Eggs and spinach is a classic food pairing. Unfortunately, cooking spinach causes it to wilt down to nothing. You need five times the amount of fresh spinach to make one small spoonful of cooked spinach. I decided a combination of Swiss chard and spinach would provide more foundation to bake the eggs in. Swiss chard is one of my favorite hearty greens to cook with. It’s texture and flavor are somewhere in the middle of spinach and kale. Spinach is soft and mild, and kale is hearty and tough. Swiss chard is the perfect compromise of the two. Combining the two greens with the tomatoes adds more depth of flavor and body for the eggs to nestle in.
To give this recipe some pizzaz, I decided to layer the spices and seasoning by steeping them in the juices from the canned tomatoes. Then, I divided the perky tomato sauce between the vegetables and the yogurt sauce. My seasonings include minced ginger, saffron, and mini pinches of ground cayenne and cinnamon. There are many flavors here and require a delicate touch for everything to blend as one. The main flavors are saffron, ginger and lemon. The cayenne and cinnamon round out the flavors and highlight the swiss chard and tomatoes.
A small pinch of cinnamon adds warmth and sweetness to the sauce. The amount is intentionally small. Too much cinnamon will ruin it and be overbearing.
In my opinion, Swiss chard tastes better with a little dash of chili pepper. The spice helps reduce the bitter taste. Be cautious when adding both the cinnamon and cayenne so they do not overpower the other spices. Keep in mind when you taste the steeped tomato liquid the flavors will seem strong, but become less potent when added to the vegetables and the yogurt. If needed, add more granulated sugar and/or Kosher salt to balance them out.

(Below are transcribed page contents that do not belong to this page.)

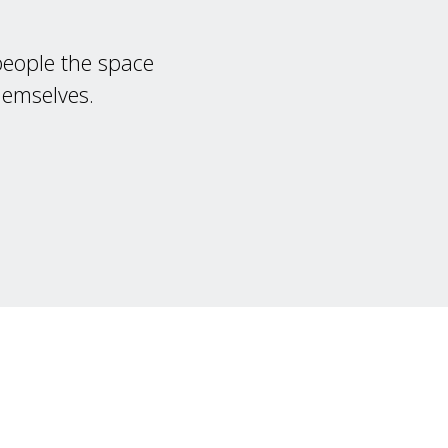
 people the space
hemselves.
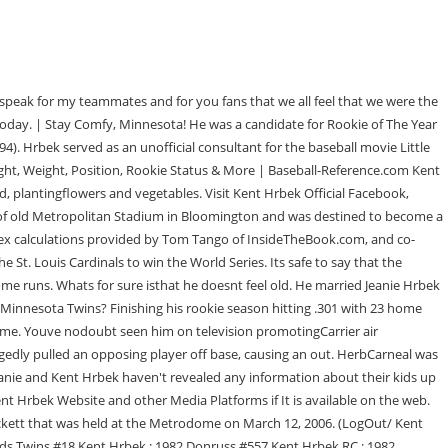
features. Some high school data is courtesy David McWater. He also messes around with his buddiesand otherwise has a good time. It was said that Hrbek pulled on the leg of Ron Gant when the latter was attempting to make it back to first base. What characteristics allow plants to survive in the desert? We also use third-party cookies that help us analyze and understand how you use this website. Take a look Kent Hrbek previous relationships, and prior hookups. Other uncategorized cookies are those that are being analyzed and have not been classified into a category as yet. The cookie is used to store the user consent for the cookies in the category "Performance". WebKent Hrbek prices (Baseball Cards 1986 Topps) are updated daily for each source listed above. All-Star. Kent Hrbek played for 1 team, the Minnesota Twins. Kent Hrbek retired from playing baseball decades ago, but he still works for the Minnesota Twins when he isnt fishing, hunting or hanging out with his friends. Busfield played Lou Collins in the film, which was loosely based on Hrbek. Who is Kent Hrbek on KMSP outdoor sports? The franchise won the World Series in 1924 as the Senators, and in 1987 and 1991 as the Twins. Kent Alan Hrbek ( / hrbk /; born May 21, 1960), nicknamed Herbie, is a former American Major League Baseball first baseman. if(typeof ez_ad_units!='undefined'){ez_ad_units.push([[300,250],'depthbio_com-banner-1','ezslot_3',801,'0','0'])};__ez_fad_position('div-gpt-ad-depthbio_com-banner-1-0'); Kent Hrbek Body Measurements: Bust Hip Waist Foot & Shoe Size, Eye & Hair Color, Favourite Dress & Lifestyle will be updated soon. Or write about sports? (Age 34-081d) | Stay Comfy, Minnesota! He andhis friends make sure to regularly marktheir calendars with fishing trips and thelike so they dont let the old man in, hesaid, echoing the lyrics from the popularToby Keith song. The move was later nicknamed the "T-Rex Tag," because of Hrbek's long-standing,[7] but joking nickname, in which he jokingly speculated about a post-baseball career in professional wrestling using the name Tyrannosaurus Rex. Puckett was also an All-Star for 10 consecutive seasons. It stated that Hrbek was disappointed when the Twins acquired a player named John Gant instead of Ron Gant, who had long since retired. How many children does Kent Hrbek have?He has never had children.. Is Kent Hrbek having any romantic relationship?Unfortunately, this information is not available. These cookies help provide information on metrics the number of visitors, bounce rate, traffic source, etc. The hometown Minnesota Twins took a chance to draft one of their own in 1978 when Hrbek was selected in the 17th round. Kent Hrbek is the son of Ed and Tina Hrbek. Do you have a blog? By clicking Accept All, you consent to the use of ALL the cookies. Its more special as the years go on.. Notable people with the surname include: Kent Hrbek (born 1960), American baseball player. Hrbek traveled to Phoenix and was one of the last people that was with Puckett. Kent Hrbek has never been engaged before. He belted 23 home runs, 92 RBIs, and finished the season with a batting average of .301. Although he missed out on Cooperstown (for now), he made the Minnesota Twins Hall of Fame later that same year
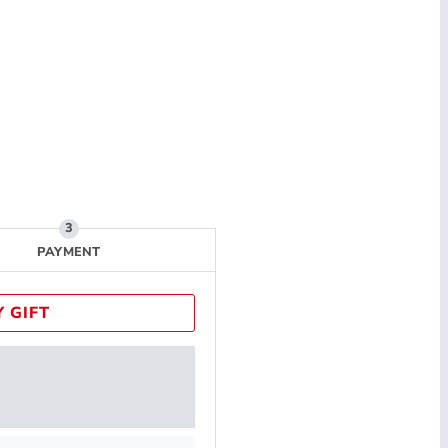
PAYMENT
 GIFT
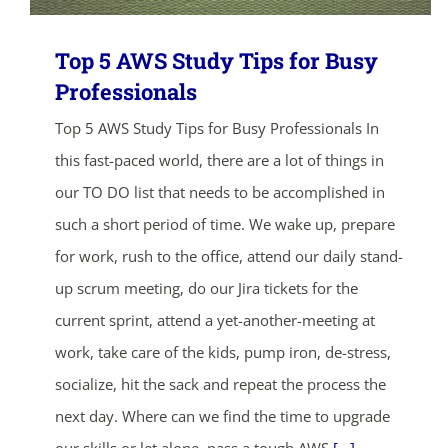
Top 5 AWS Study Tips for Busy
Professionals
Top 5 AWS Study Tips for Busy Professionals In
this fast-paced world, there are a lot of things in
our TO DO list that needs to be accomplished in
such a short period of time. We wake up, prepare
for work, rush to the office, attend our daily stand-
up scrum meeting, do our Jira tickets for the
current sprint, attend a yet-another-meeting at
work, take care of the kids, pump iron, de-stress,
socialize, hit the sack and repeat the process the
next day. Where can we find the time to upgrade
our skills or let alone, pass a tough AWS
[...]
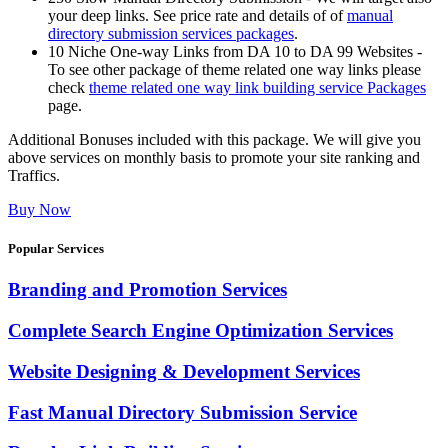
your deep links. See price rate and details of of
manual
directory submission services packages
.
10 Niche One-way Links from DA 10 to DA 99 Websites -
To see other package of theme related one way links please
check
theme related one way link building service Packages
page.
Additional Bonuses included with this package. We will give you
above services on monthly basis to promote your site ranking and
Traffics.
Buy Now
Popular Services
Branding and Promotion Services
Complete Search Engine Optimization Services
Website Designing & Development Services
Fast Manual Directory Submission Service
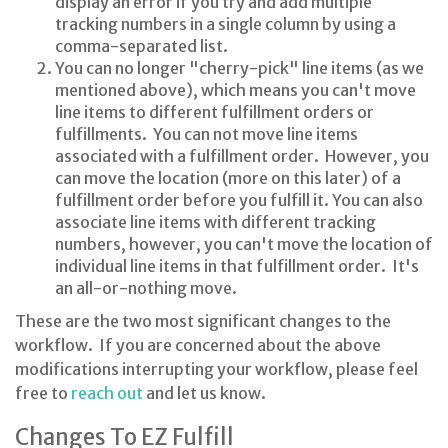
display an error if you try and add multiple
tracking numbers in a single column by using a
comma-separated list.
You can no longer "cherry-pick" line items (as we
mentioned above), which means you can't move
line items to different fulfillment orders or
fulfillments. You can not move line items
associated with a fulfillment order. However, you
can move the location (more on this later) of a
fulfillment order before you fulfill it. You can also
associate line items with different tracking
numbers, however, you can't move the location of
individual line items in that fulfillment order. It's
an all-or-nothing move.
These are the two most significant changes to the
workflow. If you are concerned about the above
modifications interrupting your workflow, please feel
free to
reach out
and let us know.
Changes To EZ Fulfill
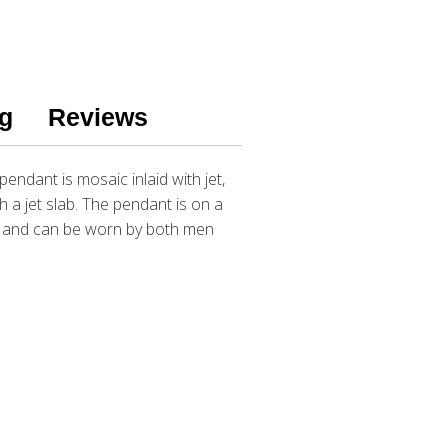
g
Reviews
endant is mosaic inlaid with jet,
h a jet slab. The pendant is on a
ar and can be worn by both men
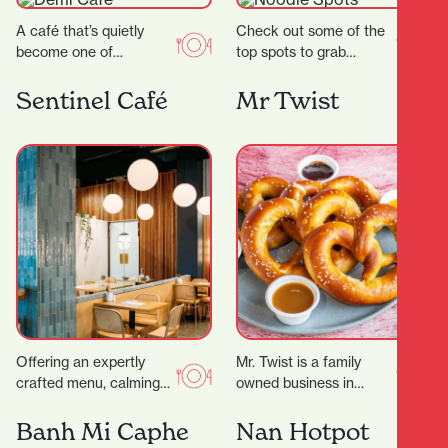
A café that’s quietly
Check out some of the
become one of
top spots to grab
Hamilton’s most
delicious noodles!
celebrated coffee
Garden Place Noodle
Sentinel Café
Mr Twist
spots.Demi Urgos is
Bar Location: 21
more than just a…
Worley…
Offering an expertly
Mr. Twist is a family
crafted menu, calming
owned business in
decor and even
Hamilton that serves
executive meeting
pretzels, smoothies, ice
Banh Mi Caphe
Nan Hotpot
rooms for hire, it’s the
cream and more. They…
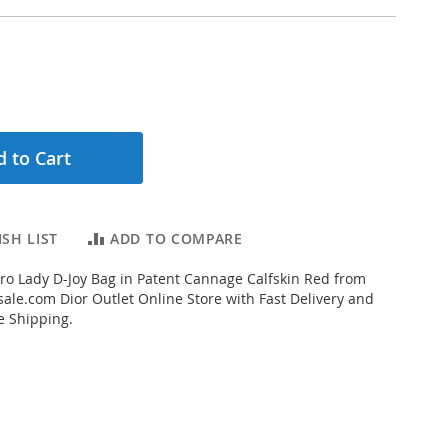
 to Cart
SH LIST
ADD TO COMPARE
o Lady D-Joy Bag in Patent Cannage Calfskin Red from
ale.com Dior Outlet Online Store with Fast Delivery and
e Shipping.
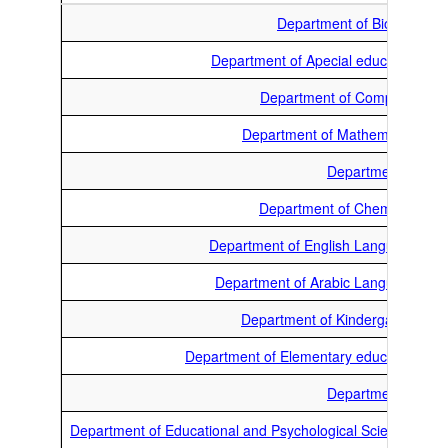
Department of Biology
Department of Apecial education
Department of Computer
Department of Mathematics
Department of
Department of Chemistry
Department of English Language
Department of Arabic Language
Department of Kindergarten
Department of Elementary education
Department of
Department of Educational and Psychological Sciences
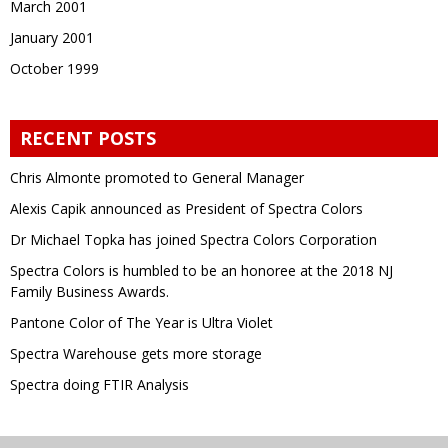
March 2001
January 2001
October 1999
RECENT POSTS
Chris Almonte promoted to General Manager
Alexis Capik announced as President of Spectra Colors
Dr Michael Topka has joined Spectra Colors Corporation
Spectra Colors is humbled to be an honoree at the 2018 NJ
Family Business Awards.
Pantone Color of The Year is Ultra Violet
Spectra Warehouse gets more storage
Spectra doing FTIR Analysis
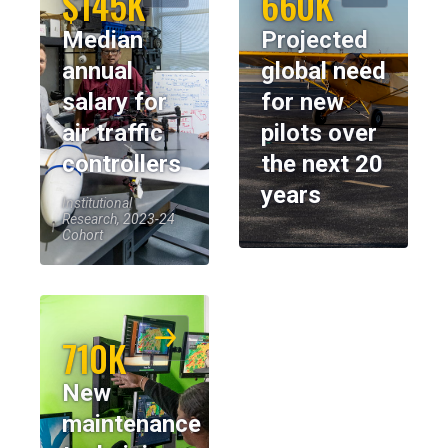
$145K
660K
Median
Projected
annual
global need
salary for
for new
air traffic
pilots over
controllers
the next 20
years
Institutional
Research, 2023-24
Cohort
710K
New
maintenance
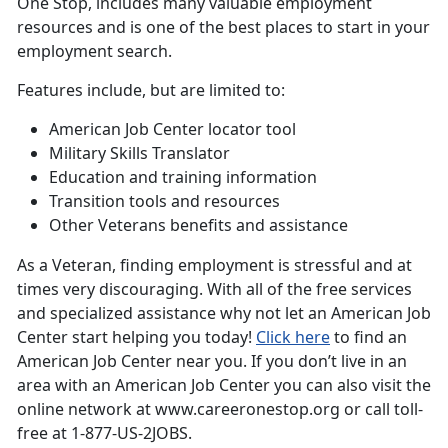
One Stop, includes many valuable employment
resources and is one of the best places to start in your
employment search.
Features include, but are limited to:
American Job Center locator tool
Military Skills Translator
Education and training information
Transition tools and resources
Other Veterans benefits and assistance
As a Veteran, finding employment is stressful and at
times very discouraging. With all of the free services
and specialized assistance why not let an American Job
Center start helping you today!
Click here
to find an
American Job Center near you. If you don’t live in an
area with an American Job Center you can also visit the
online network at www.careeronestop.org or call toll-
free at 1-877-US-2JOBS.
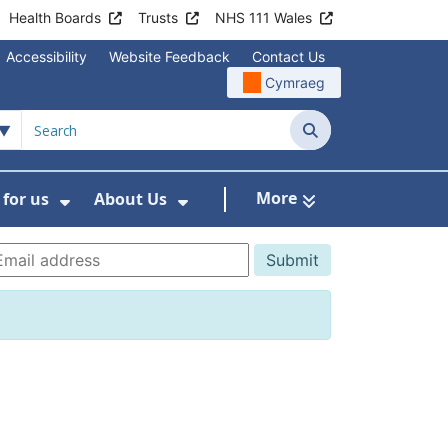
Health Boards
Trusts
NHS 111 Wales
Accessibility
Website Feedback
Contact Us
Cymraeg
Search
More
for us
About Us
menu For Staying Healthy
Show Submenu For Working for us
Show Submenu For About U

I find the most difficult part of making baked eggs, is determining when the eggs are done. Just like making any egg meal, it takes practice to learn the visual clues. It is not like you are going to cut one open to check. For this recipe, the eggs bake in the oven nestled in sautéed tomatoes and leafy green pockets. Ideally, the eggs are done when the egg whites are just cooked through. Hopefully, at the same time the egg yolks are cooked, but are soft and runny. Have faith and trust your intuition and experience. 10 minutes was the perfect amount of time in my oven set at 400°F (204°C), but your cooking time could vary.
Baked eggs with sautéed greens and zesty yogurt sauce has the right balance of spunk and comfort to ease into your day. It is creamy, bright and nourishing. If you are not a fan of yogurt, substitute it with crème fraîche. Serve baked eggs with crusty artisan style toasted bread, like a baguette or sour dough batard, to mop up the vegetables laden in runny egg yolk and sauce.
© 2017, Ginger Smith- Lemon Thyme and Ginger. All rights reserved.
Eggs are one of the best foods because you can eat them for any meal of the day. Scrambled eggs for breakfast, or an egg salad or spinach salad with hard-boiled eggs make a wonderful lunch. Dinner meals like quiche, soufflé, or omelets are perfect for a quick and easy supper. Eggs also make great appetizers. Who can resist mustardy or spicy deviled eggs? In fact, you could put an egg on almost anything and call it a meal. I believe eggs are perfect comfort food.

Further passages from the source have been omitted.